I do use all speakers, including the airplay ones, in my alarm siren automation like this:

alarm_all_alarms:
  alias: All alarms
  sequence:
  - service: media_player.volume_set
    data:
      entity_id: media_player.itunes
      volume_level: 0.3
  - delay: 00:00:01
  - service: media_player.play_media
    data_template:           
      entity_id: media_player.itunes
      media_content_id: "alarms"
      media_content_type: playlist 
  - service: switch.turn_on
    data_template:           
      entity_id: switch.itunes_repeat_switch

This is very helpful. Thank you so much. At what point are the airplay endpoints being called into this. That’s specifically where I’m struggling. Getting the sound from iTunes to the speakers themselves.

Do you have an airplay speaker or airplay AV receiver? Or a dumb speaker connected to an Airport Express or Apple TV?

If so you go to your iTunes API page. Mine is at http://192.168.0.4:8181/

When you’re there click on ‘airplay devices’ and it will show you the ID for each airplay speaker you have. The id looks like aa-bb-cc-6e-73-fc. You use those IDs to turn on whichever Airplay speaker you want to turn on (using those curl commands from earlier), and then tell iTunes to start playing something.

ITunes can only play one song at a time, and it plays it on whatever speakers are turned on in the iTunes app.

So you turn on whichever speaker you want to use, or several of them if you like, and turn off the ‘computer’ speaker (otherwise the sound will also come out of your Mac).

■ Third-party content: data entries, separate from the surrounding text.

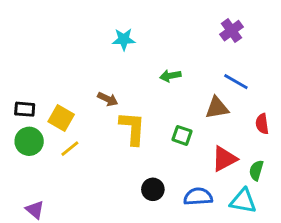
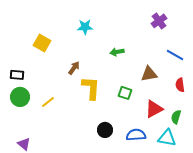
blue line: (236, 82) -> (175, 55), moved
brown arrow: (108, 99) -> (74, 68), turned -80
yellow square: (61, 118) -> (42, 43), moved

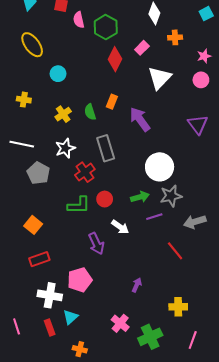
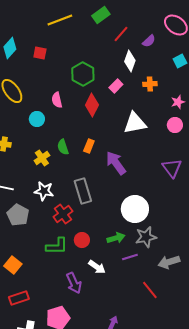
pink semicircle: (79, 20) -> (57, 100), moved
pink rectangle: (142, 48) -> (116, 86), moved
white triangle: (160, 78) -> (135, 123), turned 35
green semicircle: (90, 112) -> (63, 147), moved
white star: (65, 148) -> (44, 191), turned 30

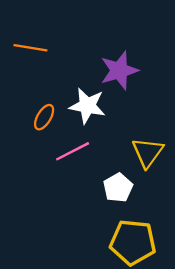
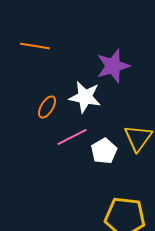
white pentagon: (118, 188) -> (104, 151), moved

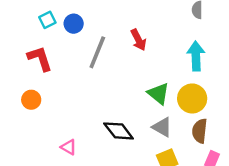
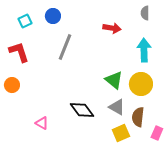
blue circle: (74, 24) -> (53, 16), moved
red arrow: (138, 40) -> (112, 28), moved, turned -54
brown semicircle: (200, 131) -> (138, 117), moved

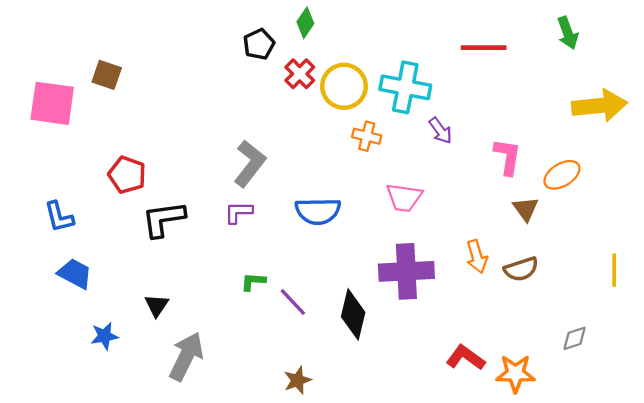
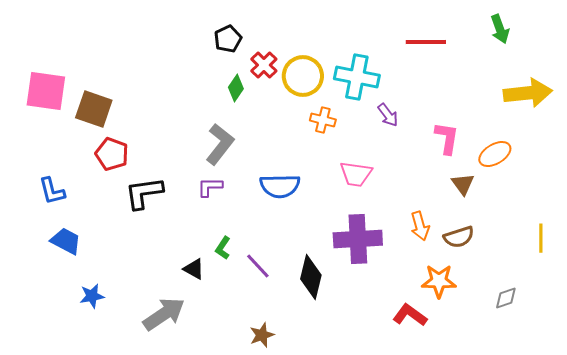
green diamond: (305, 23) -> (236, 88), moved
brown square: (107, 75) -> (94, 109), moved, size x1.4
green L-shape: (253, 282) -> (223, 248), turned -60
black triangle: (157, 305) -> (194, 269), moved, turned -35
gray arrow: (186, 356) -> (164, 314), turned 30
orange star: (515, 373) -> (439, 281), moved

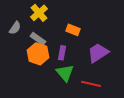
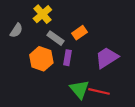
orange rectangle: (73, 30) -> (79, 33), turned -56
gray rectangle: (38, 39) -> (56, 38), moved
green triangle: (65, 73) -> (79, 89), moved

I may take a few tries to figure it out, but I was able to get the ID’s. I can’t thank you enough. I’ve spent days trying to make this work.

Glad to hear it! Once you’ve got the IDs you can just test the curl commands in a terminal window. It’s instantaneous feedback, if you have iTunes open you’ll see the speaker checkboxes being ticked and sliders moving around etc.

As is most things HA, this has been a great learning experience for me and I greatly appreciate your help. I was able to get it working. I was actually able to get it working a couple of different ways. The problem is that it’s really slow. Do you find it to be slow as well?

It takes maybe 3 seconds for sound to start coming out of my speakers when I first click an HA button to start a playlist, but then clicking pause has maybe a half second delay, and clicking play again less than a second delay.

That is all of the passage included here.